Return the material exactly, first line through the line containing "Search (842, 475)", and nothing more. Pictures stay out.

[Opening Exercise input section]

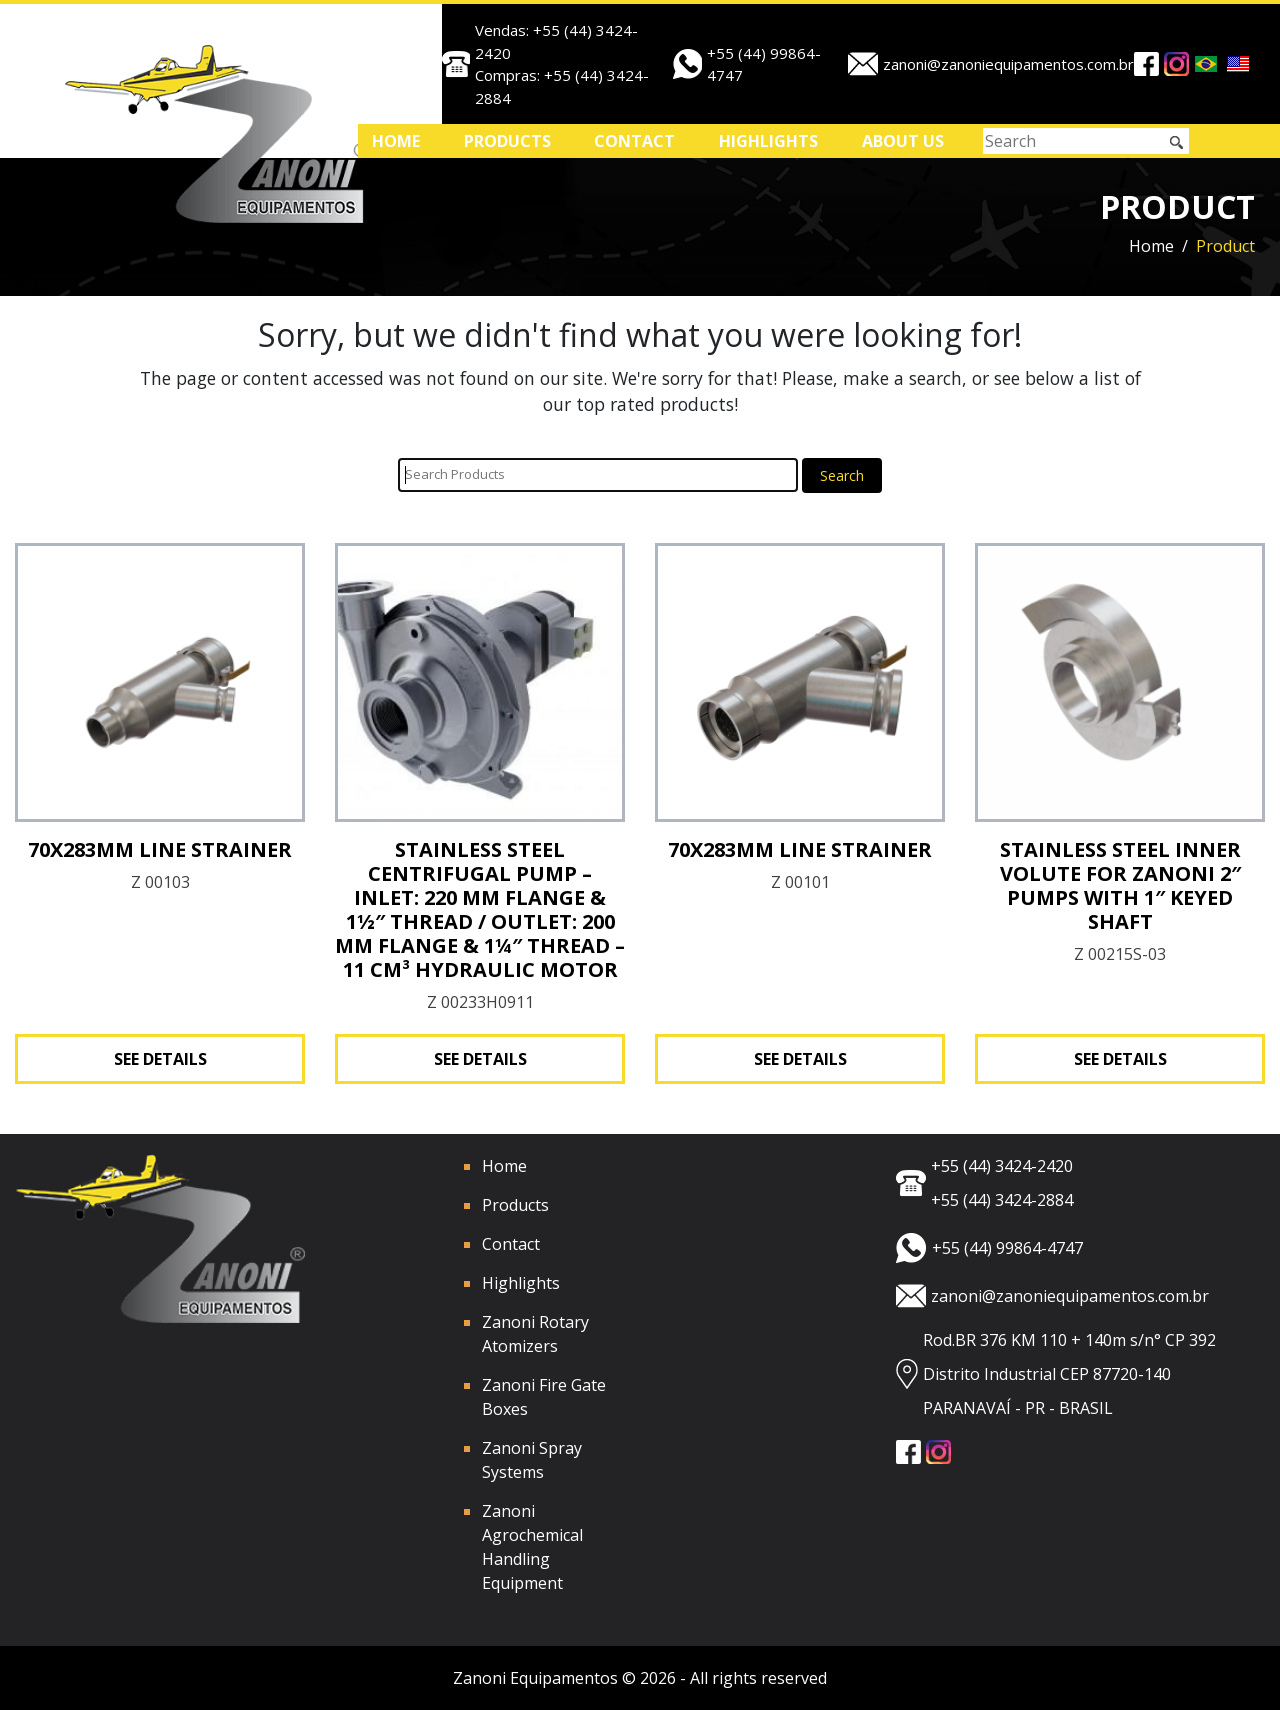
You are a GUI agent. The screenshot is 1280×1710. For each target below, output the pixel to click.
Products (507, 141)
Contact (634, 141)
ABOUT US (903, 141)
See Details (160, 1059)
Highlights (768, 141)
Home (396, 141)
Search (842, 475)
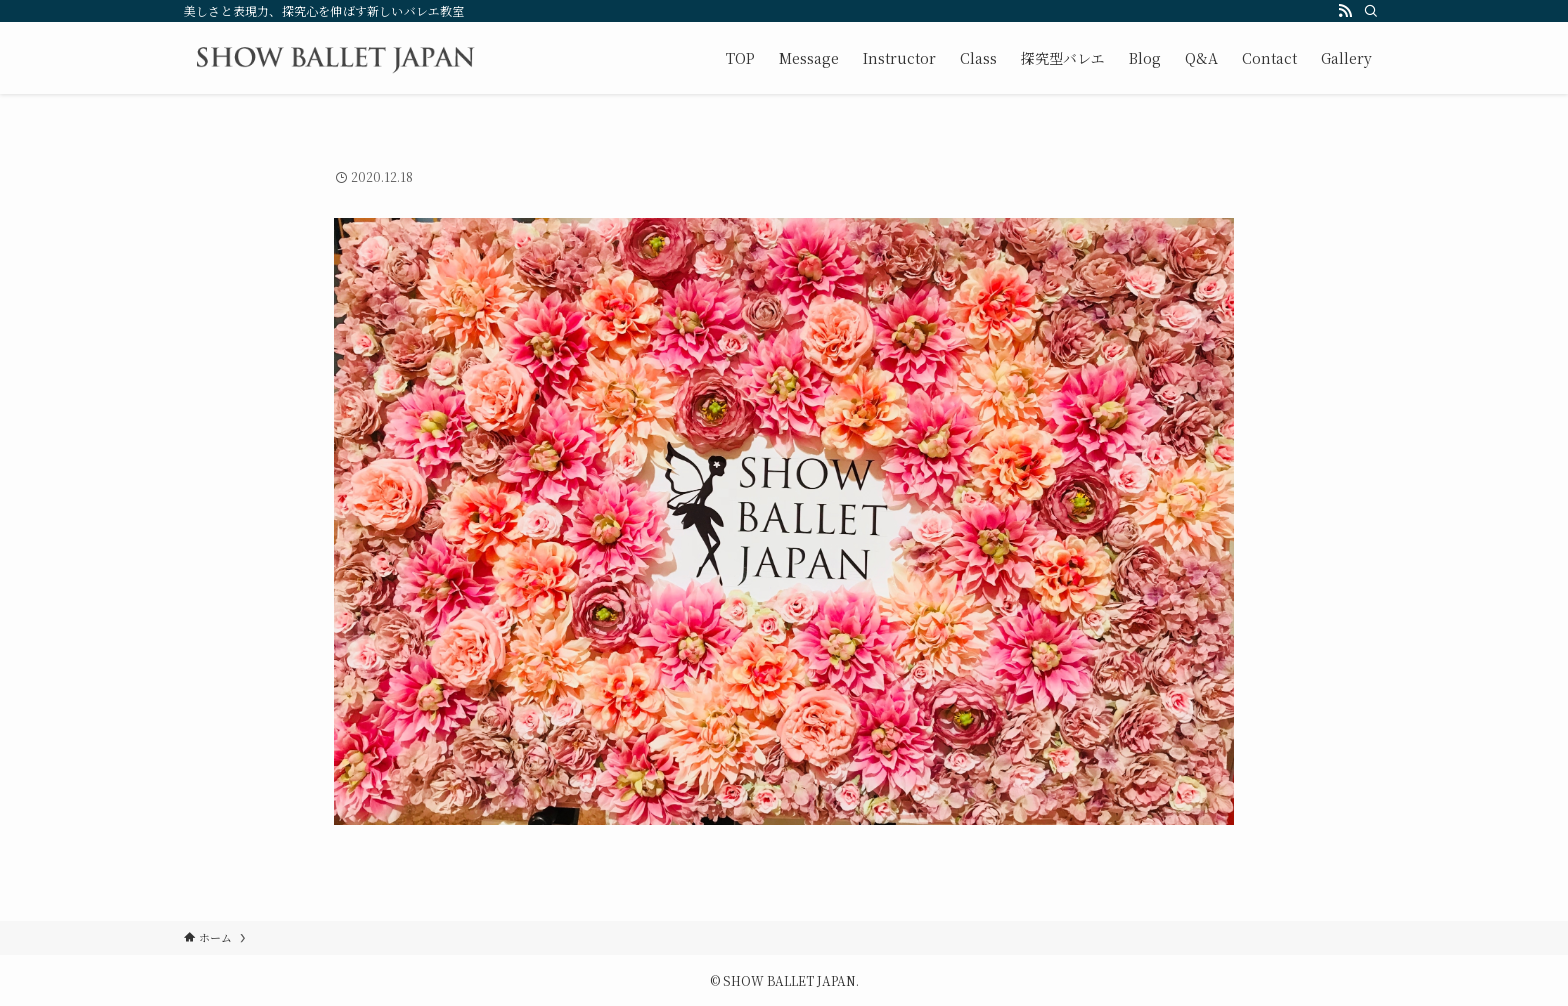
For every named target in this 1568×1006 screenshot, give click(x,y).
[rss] (1345, 11)
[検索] (1371, 11)
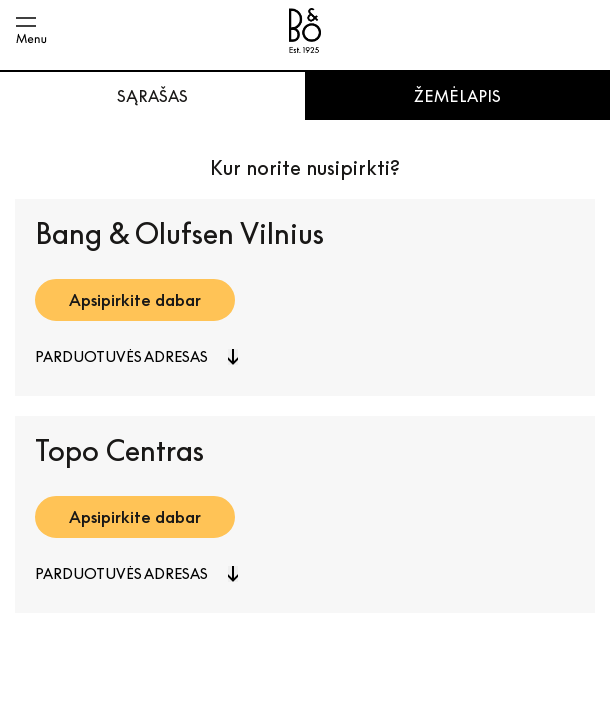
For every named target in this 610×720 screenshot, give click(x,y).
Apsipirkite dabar (135, 300)
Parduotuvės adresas (121, 356)
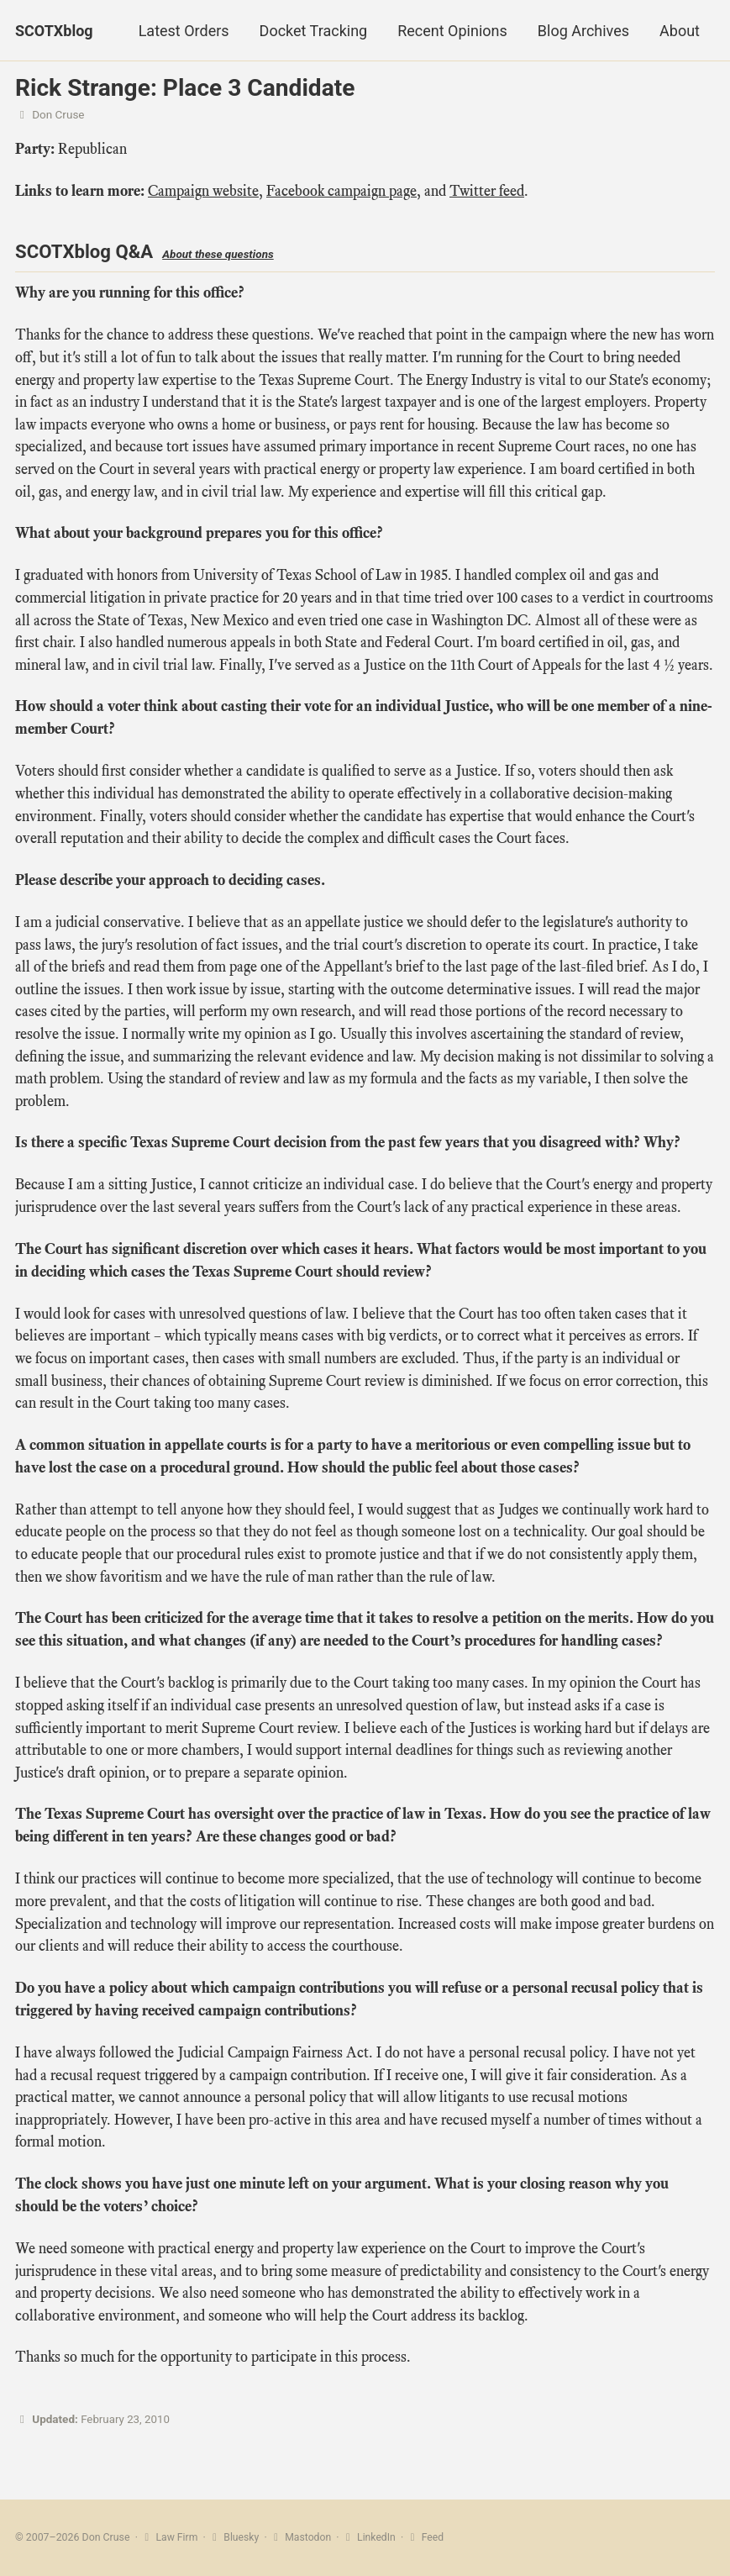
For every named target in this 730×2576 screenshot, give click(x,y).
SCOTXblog (54, 31)
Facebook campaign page (341, 191)
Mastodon (301, 2537)
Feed (427, 2537)
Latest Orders (184, 31)
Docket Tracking (314, 31)
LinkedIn (371, 2537)
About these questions (220, 254)
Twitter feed (486, 191)
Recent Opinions (452, 31)
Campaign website (203, 191)
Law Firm (169, 2537)
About (679, 31)
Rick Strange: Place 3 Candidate (184, 88)
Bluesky (234, 2537)
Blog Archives (583, 31)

[Closing Exercise input section]

Task response:
You are a GUI agent. The screenshot is 1280×1710. For each target below, output the pixel to click.
Products (507, 141)
Contact (634, 141)
ABOUT US (903, 141)
See Details (160, 1059)
Highlights (768, 141)
Home (396, 141)
Search (842, 475)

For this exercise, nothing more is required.